• Assignment: Exclude the pictures. Transcribe, exactly as written, the lines from the one with "third-party services on" through the end of the entries below.

• Source material:
● ● ● ●

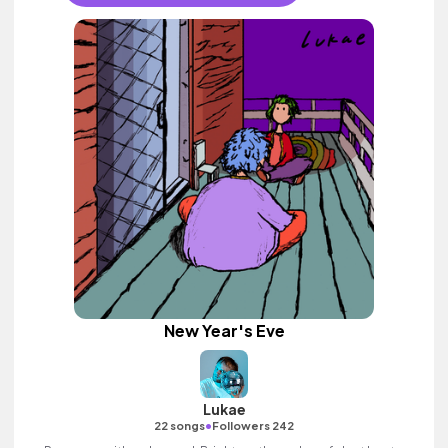
New Year's Eve
Lukae
•
22 songs
Followers 242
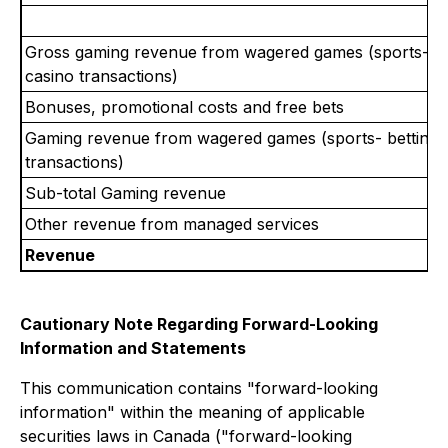
Gross gaming revenue from wagered games (sports- be
casino transactions)
Bonuses, promotional costs and free bets
Gaming revenue from wagered games (sports- betting 
transactions)
Sub-total Gaming revenue
Other revenue from managed services
Revenue
Cautionary Note Regarding Forward-Looking
Information and Statements
This communication contains "forward-looking
information" within the meaning of applicable
securities laws in Canada ("forward-looking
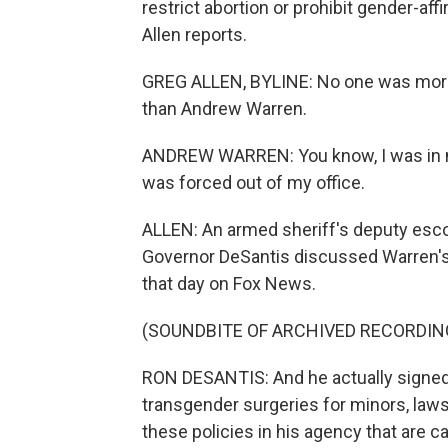
restrict abortion or prohibit gender-af
Allen reports.
GREG ALLEN, BYLINE: No one was more 
than Andrew Warren.
ANDREW WARREN: You know, I was in my
was forced out of my office.
ALLEN: An armed sheriff's deputy escor
Governor DeSantis discussed Warren's
that day on Fox News.
(SOUNDBITE OF ARCHIVED RECORDIN
RON DESANTIS: And he actually signed 
transgender surgeries for minors, laws p
these policies in his agency that are 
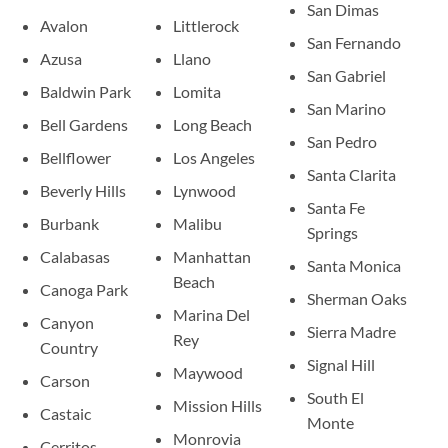
San Dimas
Avalon
Littlerock
San Fernando
Azusa
Llano
San Gabriel
Baldwin Park
Lomita
San Marino
Bell Gardens
Long Beach
San Pedro
Bellflower
Los Angeles
Santa Clarita
Beverly Hills
Lynwood
Santa Fe
Burbank
Malibu
Springs
Calabasas
Manhattan
Santa Monica
Beach
Canoga Park
Sherman Oaks
Marina Del
Canyon
Sierra Madre
Rey
Country
Signal Hill
Maywood
Carson
South El
Mission Hills
Castaic
Monte
Monrovia
Cerritos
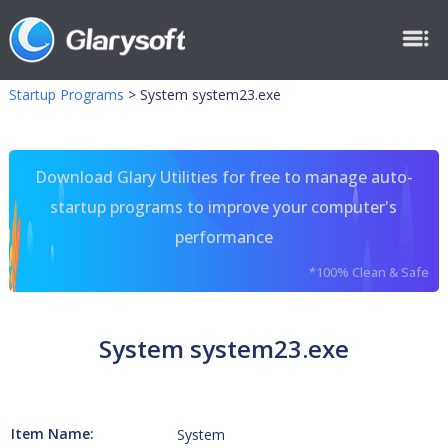
Startup Programs
>
System system23.exe
Download Glary Utilities for free to manage auto-
startup programs to improve your computer's
performance
*100% Clean & Safe
System system23.exe
Item Name:
System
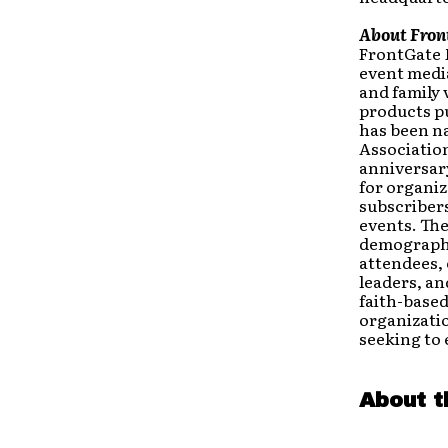
About Fron
FrontGate 
event medi
and family 
products p
has been n
Association
anniversary
for organiz
subscribers
events. The
demographic
attendees,
leaders, an
faith-based
organizatio
seeking to 
About t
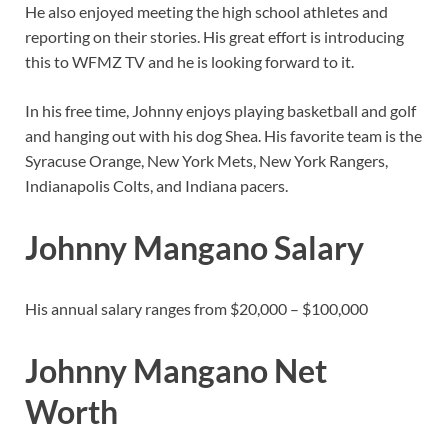
He also enjoyed meeting the high school athletes and
reporting on their stories. His great effort is introducing
this to WFMZ TV and he is looking forward to it.
In his free time, Johnny enjoys playing basketball and golf
and hanging out with his dog Shea. His favorite team is the
Syracuse Orange, New York Mets, New York Rangers,
Indianapolis Colts, and Indiana pacers.
Johnny Mangano Salary
His annual salary ranges from $20,000 – $100,000
Johnny Mangano Net
Worth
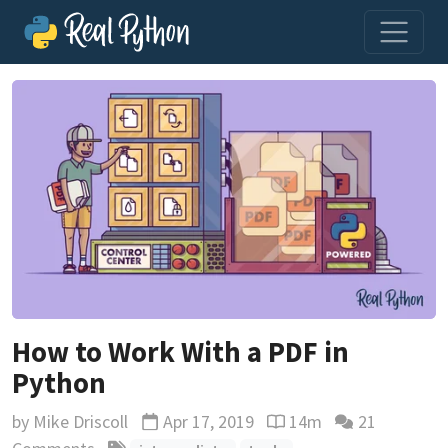
How to Work With a PDF in
Python
by
Mike Driscoll
Apr 17, 2019
14m
21
Updated
Reading time estimate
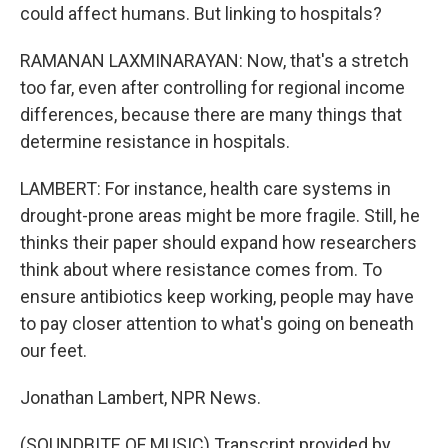
could affect humans. But linking to hospitals?
RAMANAN LAXMINARAYAN: Now, that's a stretch
too far, even after controlling for regional income
differences, because there are many things that
determine resistance in hospitals.
LAMBERT: For instance, health care systems in
drought-prone areas might be more fragile. Still, he
thinks their paper should expand how researchers
think about where resistance comes from. To
ensure antibiotics keep working, people may have
to pay closer attention to what's going on beneath
our feet.
Jonathan Lambert, NPR News.
(SOUNDBITE OF MUSIC) Transcript provided by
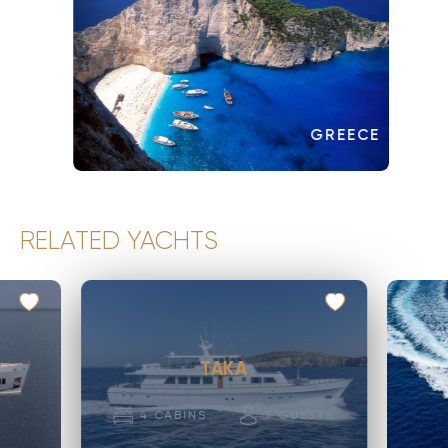
GREECE
RELATED YACHTS
TAKA
4
CABINS
7
GUESTS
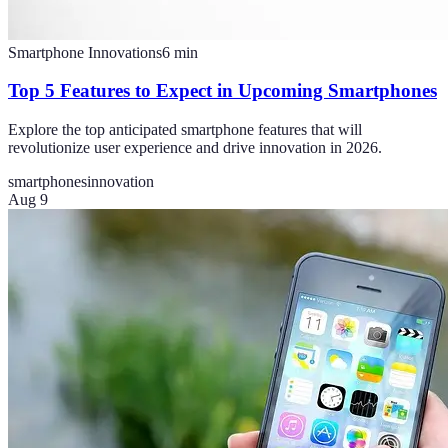
Smartphone Innovations
6
min
Top 5 Features to Expect in Upcoming Smartphones
Explore the top anticipated smartphone features that will
revolutionize user experience and drive innovation in 2026.
smartphones
innovation
Aug 9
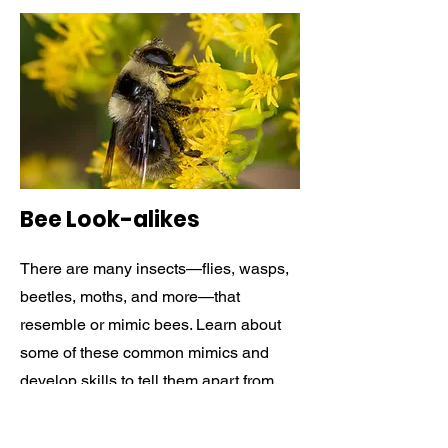
Bee Look-alikes
There are many insects—flies, wasps,
beetles, moths, and more—that
resemble or mimic bees. Learn about
some of these common mimics and
develop skills to tell them apart from
bees.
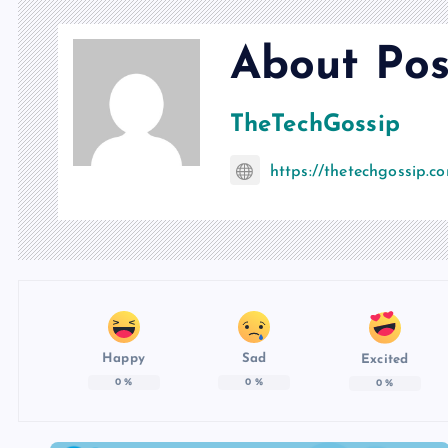
About Pos
TheTechGossip
https://thetechgossip.c
Happy
Sad
Excited
0
%
0
%
0
%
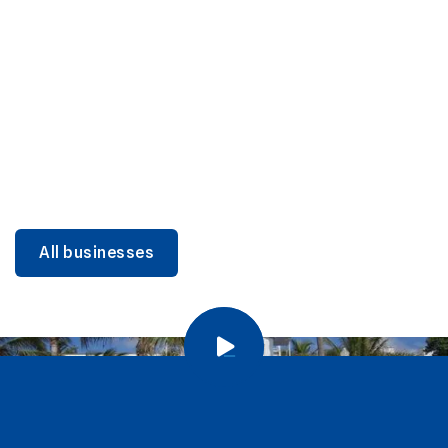
DINING
Miami Beach Dining: Iconic Spots & Local Picks
Learn more
All businesses

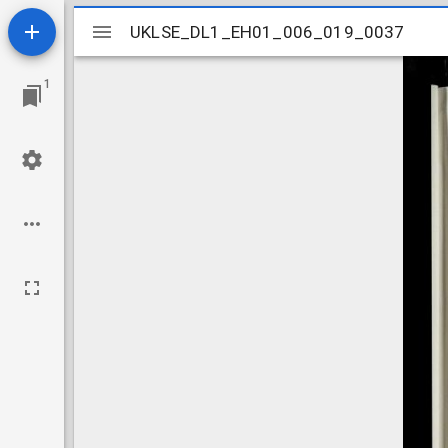
Mirador
UKLSE_DL1_EH01_006_019_0037
UKLSE_DL1_EH01_006_019_0037
viewer
1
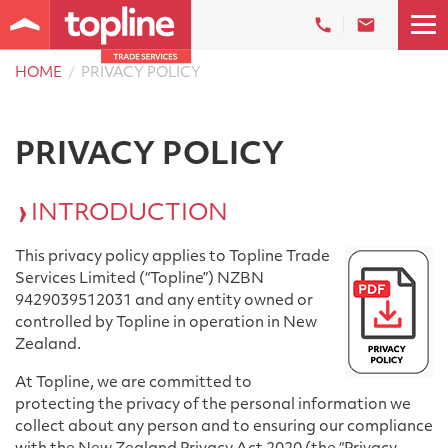
HOME
PRIVACY POLICY
PRIVACY POLICY
INTRODUCTION
This privacy policy applies to Topline Trade
Services Limited (“Topline”) NZBN
9429039512031 and any entity owned or
controlled by Topline in operation in New
Zealand.
At Topline, we are committed to
protecting the privacy of the personal information we
collect about any person and to ensuring our compliance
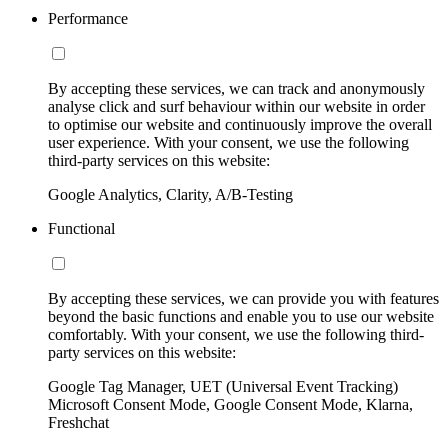
Performance
By accepting these services, we can track and anonymously
analyse click and surf behaviour within our website in order
to optimise our website and continuously improve the overall
user experience. With your consent, we use the following
third-party services on this website:
Google Analytics, Clarity, A/B-Testing
Functional
By accepting these services, we can provide you with features
beyond the basic functions and enable you to use our website
comfortably. With your consent, we use the following third-
party services on this website:
Google Tag Manager, UET (Universal Event Tracking)
Microsoft Consent Mode, Google Consent Mode, Klarna,
Freshchat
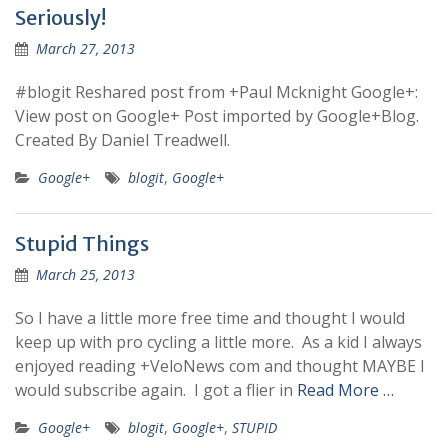
Seriously!
March 27, 2013
#blogit Reshared post from +Paul Mcknight Google+:
View post on Google+ Post imported by Google+Blog.
Created By Daniel Treadwell.
Google+
blogit
,
Google+
Stupid Things
March 25, 2013
So I have a little more free time and thought I would
keep up with pro cycling a little more. As a kid I always
enjoyed reading +VeloNews com and thought MAYBE I
would subscribe again. I got a flier in
Read More …
Google+
blogit
,
Google+
,
STUPID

● ● ● ●

• Answer to the problem:
third-party services on this website:
Google Analytics, Clarity, A/B-Testing
Functional
By accepting these services, we can provide you with features
beyond the basic functions and enable you to use our website
comfortably. With your consent, we use the following third-
party services on this website:
Google Tag Manager, UET (Universal Event Tracking)
Microsoft Consent Mode, Google Consent Mode, Klarna,
Freshchat
Seriously!
March 27, 2013
#blogit Reshared post from +Paul Mcknight Google+:
View post on Google+ Post imported by Google+Blog.
Created By Daniel Treadwell.
Google+
blogit
,
Google+
Stupid Things
March 25, 2013
So I have a little more free time and thought I would
keep up with pro cycling a little more. As a kid I always
enjoyed reading +VeloNews com and thought MAYBE I
would subscribe again. I got a flier in
Read More …
Google+
blogit
,
Google+
,
STUPID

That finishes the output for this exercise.